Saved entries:
- - - - - - -

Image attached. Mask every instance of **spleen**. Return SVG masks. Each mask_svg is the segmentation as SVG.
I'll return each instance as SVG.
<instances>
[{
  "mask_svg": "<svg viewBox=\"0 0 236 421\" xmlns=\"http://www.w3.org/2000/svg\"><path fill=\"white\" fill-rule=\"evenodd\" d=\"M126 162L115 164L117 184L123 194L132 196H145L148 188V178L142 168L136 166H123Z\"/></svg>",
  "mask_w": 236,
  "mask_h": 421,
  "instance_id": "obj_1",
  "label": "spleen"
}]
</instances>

- - - - - - -

• **WHAT IS REQUIRED**
Output every record in full, exactly as it was given.

• **ANSWER FOR THE TASK**
Image attached. Mask every instance of **spleen**. Return SVG masks. Each mask_svg is the segmentation as SVG.
I'll return each instance as SVG.
<instances>
[{
  "mask_svg": "<svg viewBox=\"0 0 236 421\" xmlns=\"http://www.w3.org/2000/svg\"><path fill=\"white\" fill-rule=\"evenodd\" d=\"M126 162L115 164L117 184L123 194L132 196H145L148 188V178L142 168L136 166H123Z\"/></svg>",
  "mask_w": 236,
  "mask_h": 421,
  "instance_id": "obj_1",
  "label": "spleen"
}]
</instances>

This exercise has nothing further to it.